The Commissioner called him back for a parting shot. “How many did you kill?” he asked.
“We found eighty-one dead out of a hundred.”
“It is abominable!” Mr Furber’s voice shook with indignation. “You should have taken them prisoners. Probably, most of them were poor misguided peasants, who thought they were serving their country. You must have had a carnival of bloodshed. It is monstrous.”
Basil did not trouble whether the door banged behind him or no.
Half the non-official white population of Manila seemed to be out in the street waiting for him—the captain of the coastguard steamer had been talking freely, as had also the Constabulary soldiers—and Mr Commissioner Furber could hear the cheers, even after he had closed the windows of his office. When Clancy of the Manila Star, and Johnson of the Herald, and Hurd of the Record, ran Basil to earth in his hotel, he found that they knew as much, or more, of the story than he did—in fact he begged them to delete certain portions relating to himself; but one point he did ask them to emphasise—that, if successful, the raid would have been ascribed to Felizardo.
“Where did they get the guns?” Clancy asked suddenly. “They say they were all new small-bores.”
But Basil would not tell him. “Wait for the trial,” was all they could get from him.
When the trial came, however, that point, and a great many others as well, did not come out. Juan Vagas and his comrades were tried as ordinary ladrones. No reference was made to any political conspiracy, and the evidence was merely of a formal nature. It was a matter of common knowledge that tremendous efforts had been made to save the accused at any cost, on account of their family connections; but, though the Commission would have given way gladly enough, it dare not face the storm of indignation which would have been aroused amongst the white population. So, in the end, Juan Vagas and the three ex-majors were condemned to be hanged by the neck as common highway robbers—which they were not.
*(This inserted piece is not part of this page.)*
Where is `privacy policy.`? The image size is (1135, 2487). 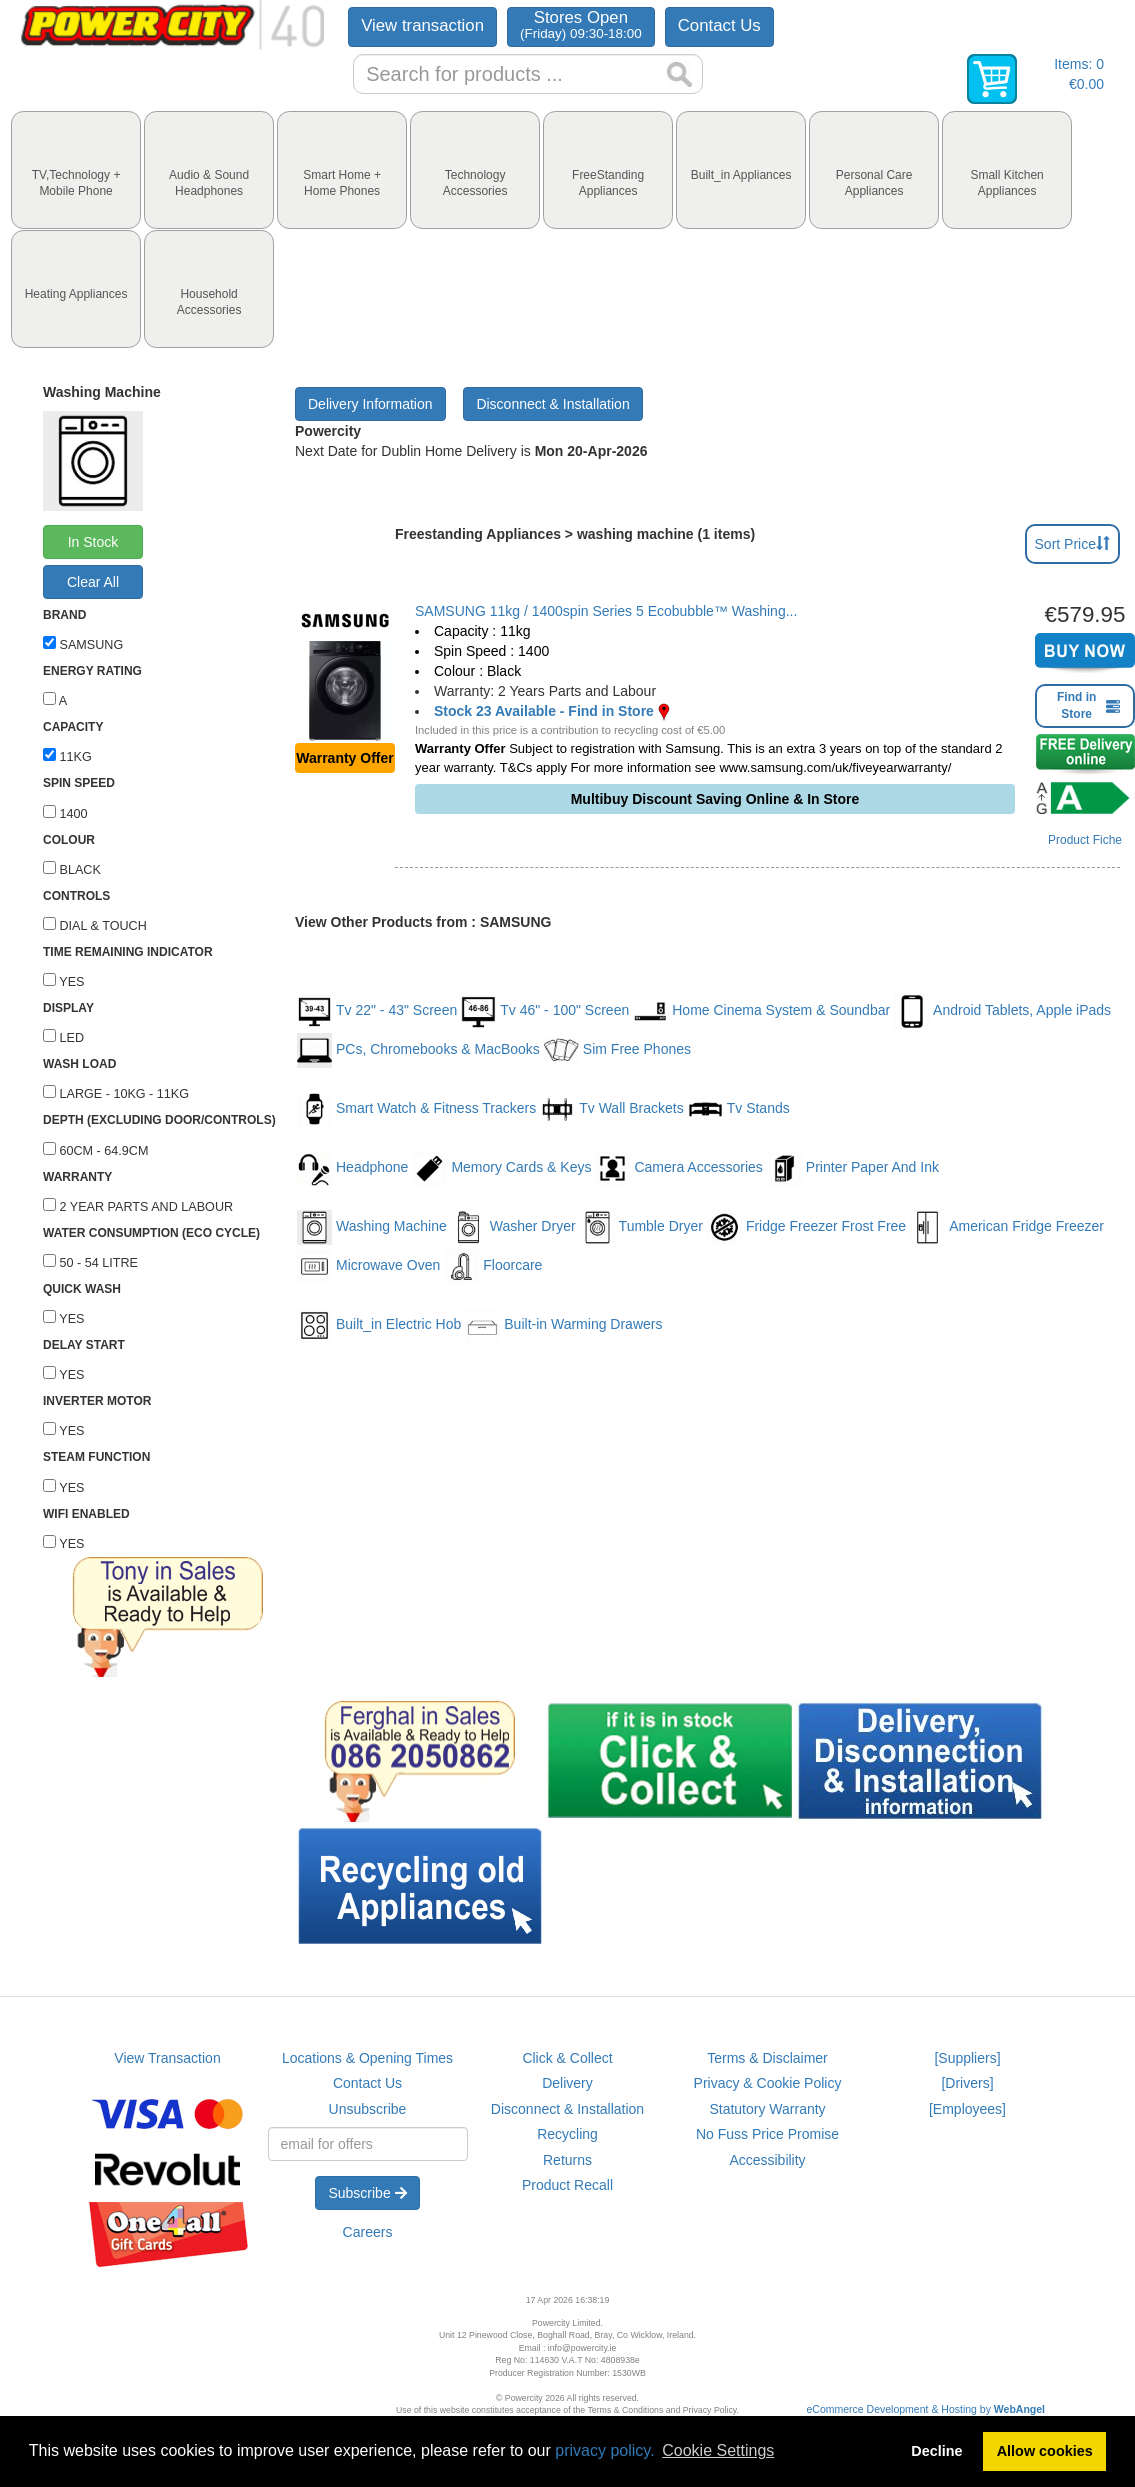 privacy policy. is located at coordinates (604, 2450).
Still, the subterfuge did not prevent people from talking; because there were the suicide of Mr Furber’s secretary, and the disappearance of Chief Collector Sharler’s brother-in-law to be explained; also that matter of the smuggling of the rifles, and one or two other little things. But the Commissioners were true to the Party, and to themselves, all through. The Chief Collector continued collecting and preaching Racial Equality; Senor Simeon Talibat continued judging, and often sentencing, honourable men, some of whom were white; and the only unfortunate thing was that Vagas and his friends had to be hanged. Moreover, it had been hinted unmistakably that they must be hanged publicly, so that all men might be sure of their death.